In a forum on Monday, Dans said they were circulating a petition to be signed by members of different health groups and other supporters, requesting senators not to file a counterpart bill and for the President to veto the legislation should it reach his table for his signature.
“The President has already listened to his secretaries. It is time for him to listen to the people,” he said.
“We are appealing to the good hearts of our government officials. They also have families, children and grandchildren who will be negatively affected should this become a law.”
Blow to cancer prevention
Cancer patients support network Cancer Coalition Philippines also reminded lawmakers that forgone sin taxes would be a roadblock to preventing cancer and administering cancer care.
“Smoking is a major cause of lung cancer which is now the leading cause of cancer-related deaths in the Philippines. Annually, smoking leads to [a] P414-billion loss in productivity and related treatment costs,” Carmen Auste Sarmiento, vice president of Cancer Coalition Philippines, said in a statement.
“The passage of HB 11360 will lead to a projected increase of close to 500,000 new smokers by 2030, many of whom belong to the youth sector. Studies have shown that the sin tax law led to smokers either quitting smoking or reducing their daily consumption,” she added.
Advocates said enforcing the provisions of HB 11360 would cancel out the gains of the sin tax law, and put more young Filipinos at risk and jeopardize the implementation of the UHC law (Republic Act No. 11223).

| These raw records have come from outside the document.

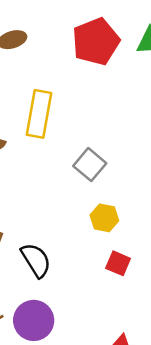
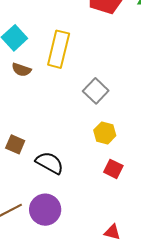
black semicircle: (36, 260) -> (50, 163), turned -32

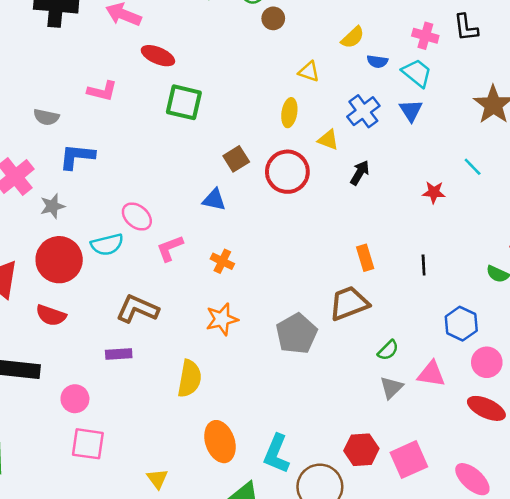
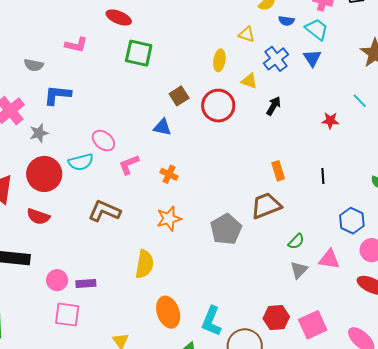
yellow triangle: (309, 72) -> (247, 34), moved
purple rectangle: (119, 354) -> (86, 283), moved

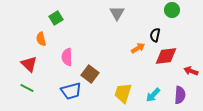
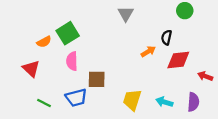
green square: (56, 18) -> (68, 33), moved, size x1.5
orange semicircle: (41, 39) -> (44, 42), turned -104
brown square: (90, 74) -> (97, 79), turned -36
green line: (27, 88) -> (44, 103), moved
cyan arrow: (153, 95) -> (164, 102), turned 63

“We strongly urge our legislators to consider the impact of this action on the health and well-being of everyone. We ask that they reject HB 11360 and reiterate their commitment to a smoke-free Philippines,” Sarmiento said.
New rates
Under HB 11360, the new excise tax rates for all tobacco products shall be increased by 2 percent every even-numbered year starting in 2026, and by 4 percent every odd-numbered year effective in 2027.
The new rates shall be implemented until Dec. 31, 2035, after which a review of the tax imposed and its impact on revenue collections, health costs, and prevalence of smoking shall be conducted.
The bill grants the President the power to increase the excise taxes on tobacco products. “The President, upon the recommendation of the Secretary of Finance, based on the results of the review, may retain the schedule of tax increase, or increase the tax rate by 5 percent effective on Jan. 1 of every year,” it states.
HB 11360 is a substitute to HB 11279, which proposes suspending the 5-percent annual tax increase on tobacco products for the entire 2026, and replacing it with a 6-percent adjustment every two years starting in 2027.